__Work task__:
Please transcribe every entry below exactly, without including the pictures.
::: Available data :::
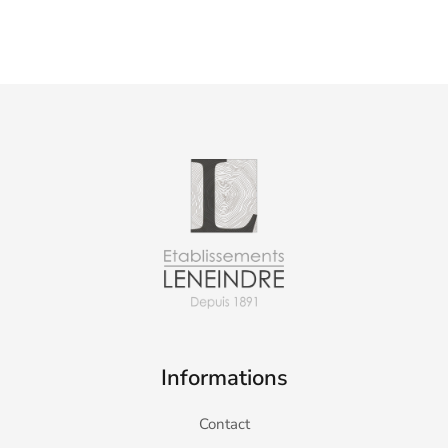
Informations
Contact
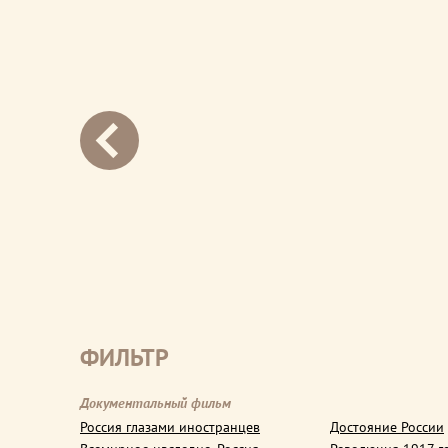
next
ФИЛЬТР
Документальный фильм
Россия глазами иностранцев
Достояние России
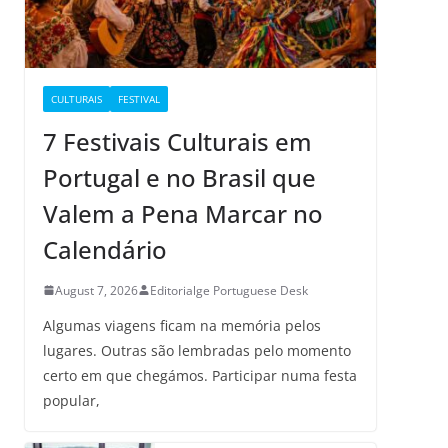
CULTURAIS
FESTIVAL
7 Festivais Culturais em
Portugal e no Brasil que
Valem a Pena Marcar no
Calendário
August 7, 2026
Editorialge Portuguese Desk
Algumas viagens ficam na memória pelos
lugares. Outras são lembradas pelo momento
certo em que chegámos. Participar numa festa
popular,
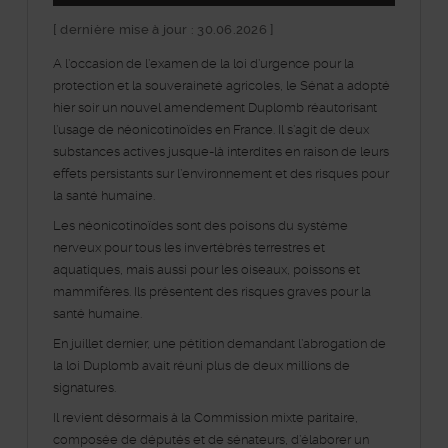
[ dernière mise à jour : 30.06.2026 ]
A l’occasion de l’examen de la loi d’urgence pour la
protection et la souveraineté agricoles, le Sénat a adopté
hier soir un nouvel amendement Duplomb réautorisant
l’usage de néonicotinoïdes en France. Il s’agit de deux
substances actives jusque-là interdites en raison de leurs
effets persistants sur l’environnement et des risques pour
la santé humaine.
Les néonicotinoïdes sont des poisons du système
nerveux pour tous les invertébrés terrestres et
aquatiques, mais aussi pour les oiseaux, poissons et
mammifères. Ils présentent des risques graves pour la
santé humaine.
En juillet dernier, une pétition demandant l’abrogation de
la loi Duplomb avait réuni plus de deux millions de
signatures.
Il revient désormais à la Commission mixte paritaire,
composée de députés et de sénateurs, d’élaborer un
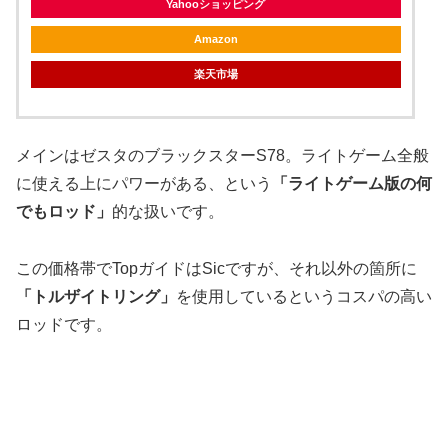
Yahooショッピング
Amazon
楽天市場
メインはゼスタのブラックスターS78。ライトゲーム全般
に使える上にパワーがある、という
「ライトゲーム版の何
でもロッド」
的な扱いです。
この価格帯でTopガイドはSicですが、それ以外の箇所に
「トルザイトリング」
を使用しているというコスパの高い
ロッドです。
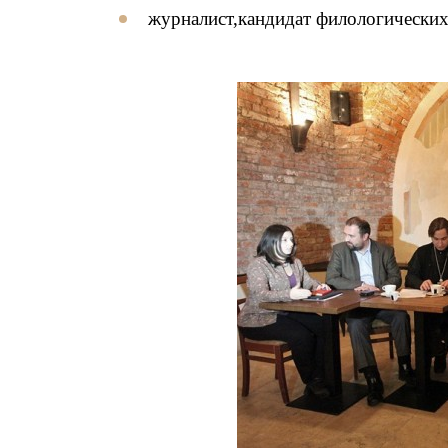
журналист,кандидат филологически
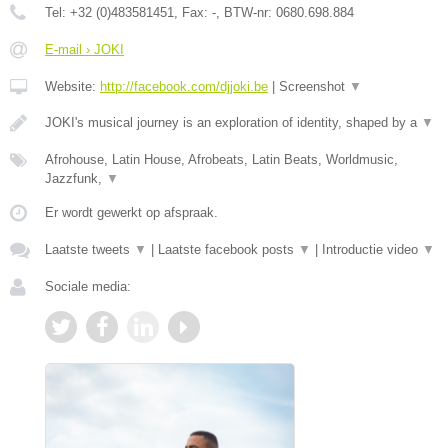
Tel:
+32 (0)483581451
, Fax:
-
, BTW-nr:
0680.698.884
E-mail › JOKI
Website:
http://facebook.com/djjoki.be
|
Screenshot
▼
JOKI's musical journey is an exploration of identity, shaped by a
▼
Afrohouse, Latin House, Afrobeats, Latin Beats, Worldmusic,
Jazzfunk,
▼
Er wordt gewerkt op afspraak.
Laatste tweets
▼
|
Laatste facebook posts
▼
|
Introductie video
▼
Sociale media:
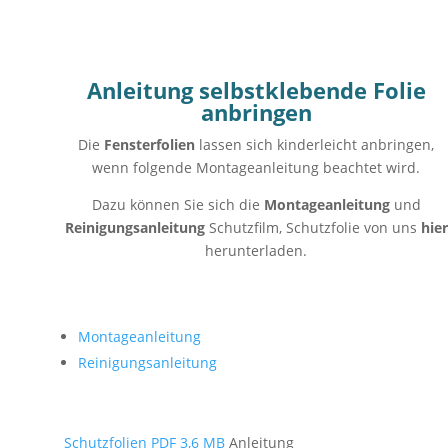
Anleitung selbstklebende Folie
anbringen
Die
Fensterfolien
lassen sich kinderleicht anbringen,
wenn folgende Montageanleitung beachtet wird.
Dazu können Sie sich die
Montageanleitung
und
Reinigungsanleitung
Schutzfilm, Schutzfolie von uns
hier
herunterladen.
Montageanleitung
Reinigungsanleitung
Schutzfolien PDF 3,6 MB
Anleitung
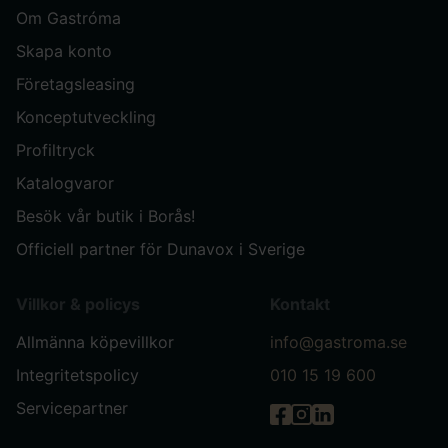
Om Gastróma
Skapa konto
Företagsleasing
Konceptutveckling
Profiltryck
Katalogvaror
Besök vår butik i Borås!
Officiell partner för Dunavox i Sverige
Villkor & policys
Kontakt
Allmänna köpevillkor
info@gastroma.se
Integritetspolicy
010 15 19 600
Servicepartner
Gastróma på Facebook
Gastróma på Instag
Gastróma på Link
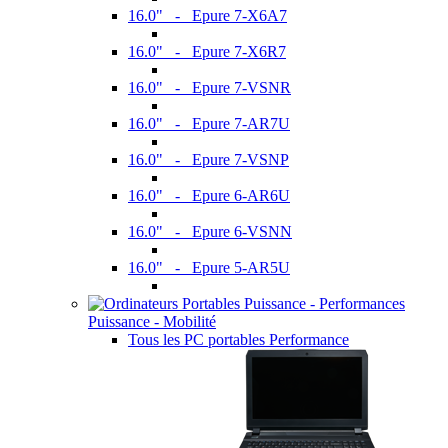
16.0" - Epure 7-X6A7
16.0" - Epure 7-X6R7
16.0" - Epure 7-VSNR
16.0" - Epure 7-AR7U
16.0" - Epure 7-VSNP
16.0" - Epure 6-AR6U
16.0" - Epure 6-VSNN
16.0" - Epure 5-AR5U
Puissance - Mobilité
Tous les PC portables Performance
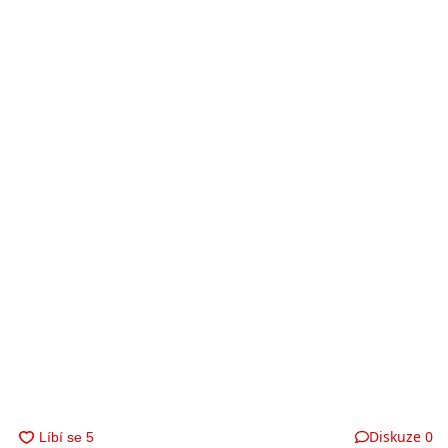
Diskuze
0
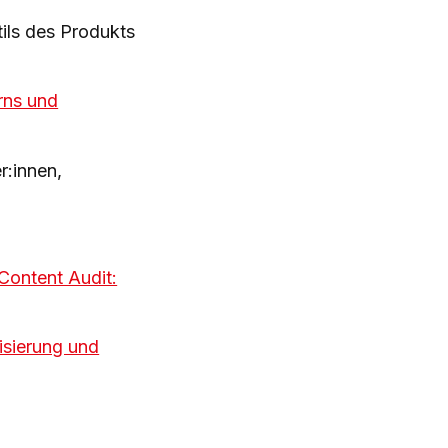
ils des Produkts
rns und
r:innen,
Content Audit:
isierung und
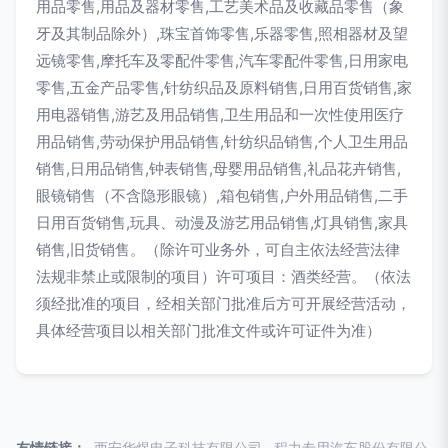
用品零售,用品及器材零售,工艺美术品及收藏品零售（象
牙及其制品除外）,珠宝首饰零售,乐器零售,照相器材及望
远镜零售,摩托车及零配件零售,汽车零配件零售,日用家电
零售,五金产品零售,针纺织品及原料销售,日用百货销售,家
用电器销售,游艺及用品销售,卫生用品和一次性使用医疗
用品销售,劳动保护用品销售,针纺织品销售,个人卫生用品
销售,日用品销售,钟表销售,母婴用品销售,礼品花卉销售,
眼镜销售（不含隐形眼镜）,箱包销售,户外用品销售,二手
日用百货销售,玩具、动漫及游艺用品销售,灯具销售,家具
销售,旧货销售。（除许可业务外，可自主依法经营法律
法规非禁止或限制的项目）许可项目：酒类经营。（依法
须经批准的项目，经相关部门批准后方可开展经营活动，
具体经营项目以相关部门批准文件或许可证件为准）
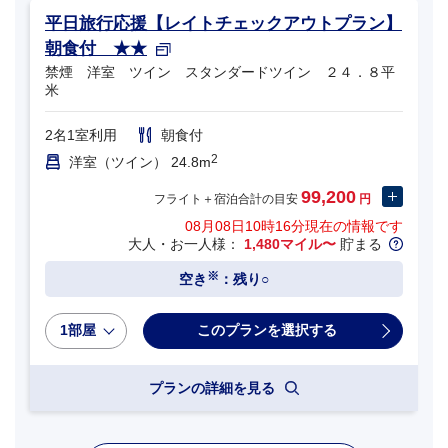
平日旅行応援【レイトチェックアウトプラン】
朝食付 ★★
禁煙 洋室 ツイン スタンダードツイン ２４．８平
米
2名1室利用
朝食付
2
洋室（ツイン） 24.8m
99,200
フライト＋宿泊合計の目安
円
08月08日10時16分
現在の情報です
大人・お一人様：
1,480マイル〜
貯まる
※
空き
：残り○
1部屋
プランの詳細を見る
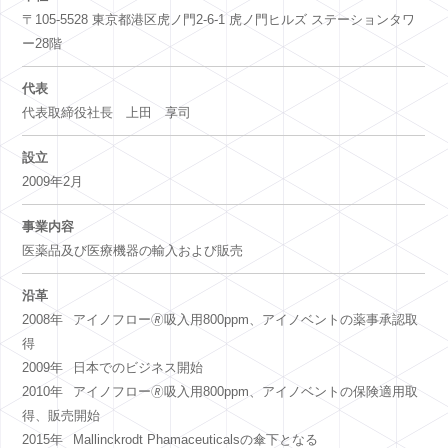
〒105-5528 東京都港区虎ノ門2-6-1 虎ノ門ヒルズ ステーションタワ
ー28階
代表
代表取締役社長 上田 享司
設立
2009年2月
事業内容
医薬品及び医療機器の輸入および販売
沿革
2008年
アイノフロー🄬吸入用800ppm、アイノベントの薬事承認取
得
2009年
日本でのビジネス開始
2010年
アイノフロー🄬吸入用800ppm、アイノベントの保険適用取
得、販売開始
2015年
Mallinckrodt Phamaceuticalsの傘下となる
:::
__Solution below__:
Informations
Contact
next
ФИЛЬТР
Документальный фильм
Россия глазами иностранцев
Достояние России
CULTURAIS
FESTIVAL
7 Festivais Culturais em
Portugal e no Brasil que
Valem a Pena Marcar no
Calendário
August 7, 2026
Editorialge Portuguese Desk
Algumas viagens ficam na memória pelos
lugares. Outras são lembradas pelo momento
certo em que chegámos. Participar numa festa
popular,
[ dernière mise à jour : 30.06.2026 ]
A l’occasion de l’examen de la loi d’urgence pour la
protection et la souveraineté agricoles, le Sénat a adopté
hier soir un nouvel amendement Duplomb réautorisant
l’usage de néonicotinoïdes en France. Il s’agit de deux
substances actives jusque-là interdites en raison de leurs
effets persistants sur l’environnement et des risques pour
la santé humaine.
Les néonicotinoïdes sont des poisons du système
nerveux pour tous les invertébrés terrestres et
aquatiques, mais aussi pour les oiseaux, poissons et
mammifères. Ils présentent des risques graves pour la
santé humaine.
En juillet dernier, une pétition demandant l’abrogation de
la loi Duplomb avait réuni plus de deux millions de
signatures.
Il revient désormais à la Commission mixte paritaire,
composée de députés et de sénateurs, d’élaborer un
Yahooショッピング
Amazon
楽天市場
メインはゼスタのブラックスターS78。ライトゲーム全般
に使える上にパワーがある、という
「ライトゲーム版の何
でもロッド」
的な扱いです。
この価格帯でTopガイドはSicですが、それ以外の箇所に
「トルザイトリング」
を使用しているというコスパの高い
ロッドです。
журналист,кандидат филологически
Tel:
+32 (0)483581451
, Fax:
-
, BTW-nr:
0680.698.884
E-mail › JOKI
Website:
http://facebook.com/djjoki.be
|
Screenshot
▼
JOKI's musical journey is an exploration of identity, shaped by a
▼
Afrohouse, Latin House, Afrobeats, Latin Beats, Worldmusic,
Jazzfunk,
▼
Er wordt gewerkt op afspraak.
Laatste tweets
▼
|
Laatste facebook posts
▼
|
Introductie video
▼
Sociale media:
Anleitung selbstklebende Folie
anbringen
Die
Fensterfolien
lassen sich kinderleicht anbringen,
wenn folgende Montageanleitung beachtet wird.
Dazu können Sie sich die
Montageanleitung
und
Reinigungsanleitung
Schutzfilm, Schutzfolie von uns
hier
herunterladen.
Montageanleitung
Reinigungsanleitung
Schutzfolien PDF 3,6 MB
Anleitung
Om Gastróma
Skapa konto
Företagsleasing
Konceptutveckling
Profiltryck
Katalogvaror
Besök vår butik i Borås!
Officiell partner för Dunavox i Sverige
Villkor & policys
Kontakt
Allmänna köpevillkor
info@gastroma.se
Integritetspolicy
010 15 19 600
Servicepartner
Gastróma på Facebook
Gastróma på Instag
Gastróma på Link
16.0" - Epure 7-X6A7
16.0" - Epure 7-X6R7
16.0" - Epure 7-VSNR
16.0" - Epure 7-AR7U
16.0" - Epure 7-VSNP
16.0" - Epure 6-AR6U
16.0" - Epure 6-VSNN
16.0" - Epure 5-AR5U
Puissance - Mobilité
Tous les PC portables Performance
Diskuze
0
ils des Produkts
rns und
r:innen,
Content Audit:
isierung und
用品零售,用品及器材零售,工艺美术品及收藏品零售（象
牙及其制品除外）,珠宝首饰零售,乐器零售,照相器材及望
远镜零售,摩托车及零配件零售,汽车零配件零售,日用家电
零售,五金产品零售,针纺织品及原料销售,日用百货销售,家
用电器销售,游艺及用品销售,卫生用品和一次性使用医疗
用品销售,劳动保护用品销售,针纺织品销售,个人卫生用品
销售,日用品销售,钟表销售,母婴用品销售,礼品花卉销售,
眼镜销售（不含隐形眼镜）,箱包销售,户外用品销售,二手
日用百货销售,玩具、动漫及游艺用品销售,灯具销售,家具
销售,旧货销售。（除许可业务外，可自主依法经营法律
法规非禁止或限制的项目）许可项目：酒类经营。（依法
须经批准的项目，经相关部门批准后方可开展经营活动，
具体经营项目以相关部门批准文件或许可证件为准）
平日旅行応援【レイトチェックアウトプラン】
朝食付 ★★
禁煙 洋室 ツイン スタンダードツイン ２４．８平
米
2名1室利用
朝食付
2
洋室（ツイン） 24.8m
99,200
フライト＋宿泊合計の目安
円
08月08日10時16分
現在の情報です
大人・お一人様：
1,480マイル〜
貯まる
※
空き
：残り○
1部屋
プランの詳細を見る
〒105-5528 東京都港区虎ノ門2-6-1 虎ノ門ヒルズ ステーションタワ
ー28階
代表
代表取締役社長 上田 享司
設立
2009年2月
事業内容
医薬品及び医療機器の輸入および販売
沿革
2008年
アイノフロー🄬吸入用800ppm、アイノベントの薬事承認取
得
2009年
日本でのビジネス開始
2010年
アイノフロー🄬吸入用800ppm、アイノベントの保険適用取
得、販売開始
2015年
Mallinckrodt Phamaceuticalsの傘下となる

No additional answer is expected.